* [Task description]: Find the line that holds "健康寿命を延ばす歯科保健医療", then repeat it and each line below it word for word through the end of the listing, leaving out pictures.

* [Records]:
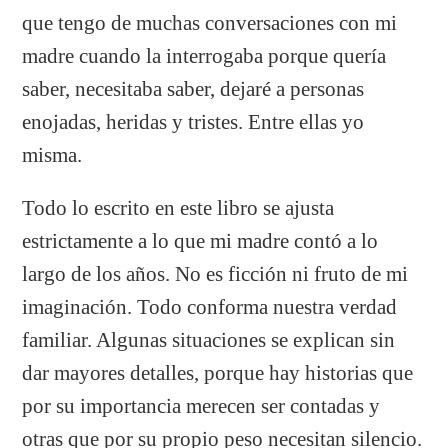
que tengo de muchas conversaciones con mi
madre cuando la interrogaba porque quería
saber, necesitaba saber, dejaré a personas
enojadas, heridas y tristes. Entre ellas yo
misma.
Todo lo escrito en este libro se ajusta
estrictamente a lo que mi madre contó a lo
largo de los años. No es ficción ni fruto de mi
imaginación. Todo conforma nuestra verdad
familiar. Algunas situaciones se explican sin
dar mayores detalles, porque hay historias que
por su importancia merecen ser contadas y
otras que por su propio peso necesitan silencio.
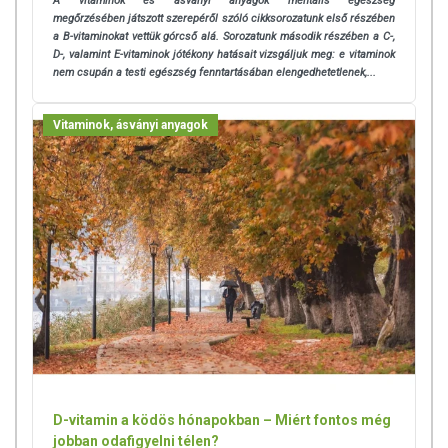
A vitaminok és ásványi anyagok mentális egészség
megőrzésében játszott szerepéről szóló cikksorozatunk első részében
a B-vitaminokat vettük górcső alá. Sorozatunk második részében a C-,
D-, valamint E-vitaminok jótékony hatásait vizsgáljuk meg: e vitaminok
nem csupán a testi egészség fenntartásában elengedhetetlenek,...
Vitaminok, ásványi anyagok
D-vitamin a ködös hónapokban – Miért fontos még
jobban odafigyelni télen?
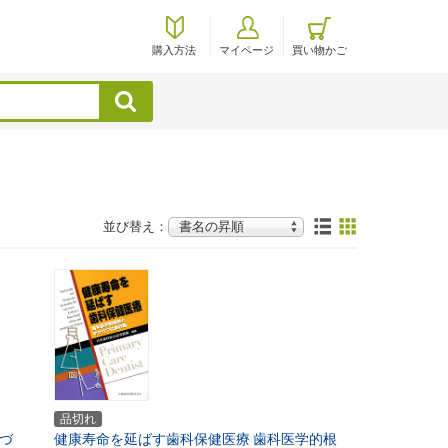
購入方法
マイページ
買い物かご
検索
並び替え：
品切れ
づ
健康寿命を延ばす歯科保健医療
歯科医学的根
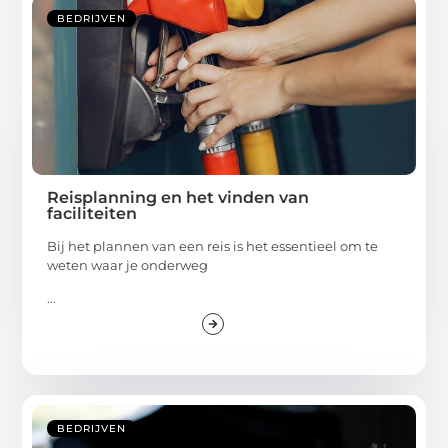
BEDRIJVEN
Reisplanning en het vinden van
faciliteiten
Bij het plannen van een reis is het essentieel om te
weten waar je onderweg
...
BEDRIJVEN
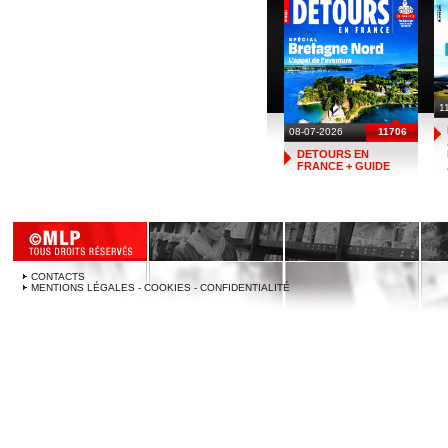
1
08-07-2026
11706
DETOURS EN
FRANCE + GUIDE
CONTACTS
MENTIONS LÉGALES - COOKIES - CONFIDENTIALITÉ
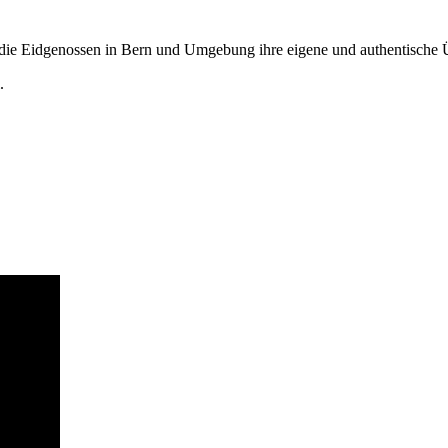
 die Eidgenossen in Bern und Umgebung ihre eigene und authentische 
.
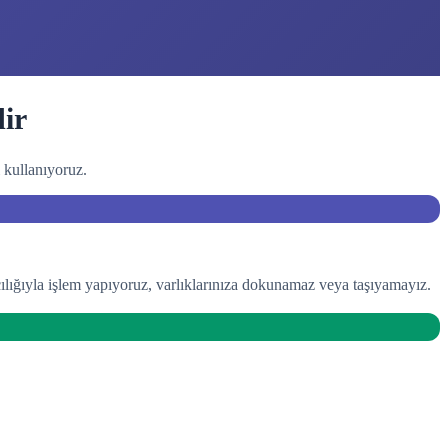
ir
 kullanıyoruz.
ılığıyla işlem yapıyoruz, varlıklarınıza dokunamaz veya taşıyamayız.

* [Response to this exercise]:
健康寿命を延ばす歯科保健医療
歯科医学的根
BEDRIJVEN
Reisplanning en het vinden van
faciliteiten
Bij het plannen van een reis is het essentieel om te
weten waar je onderweg
...
BEDRIJVEN
1
08-07-2026
11706
DETOURS EN
FRANCE + GUIDE
CONTACTS
MENTIONS LÉGALES - COOKIES - CONFIDENTIALITÉ
 die Eidgenossen in Bern und Umgebung ihre eigene und authentische 
.
ir
 kullanıyoruz.
ılığıyla işlem yapıyoruz, varlıklarınıza dokunamaz veya taşıyamayız.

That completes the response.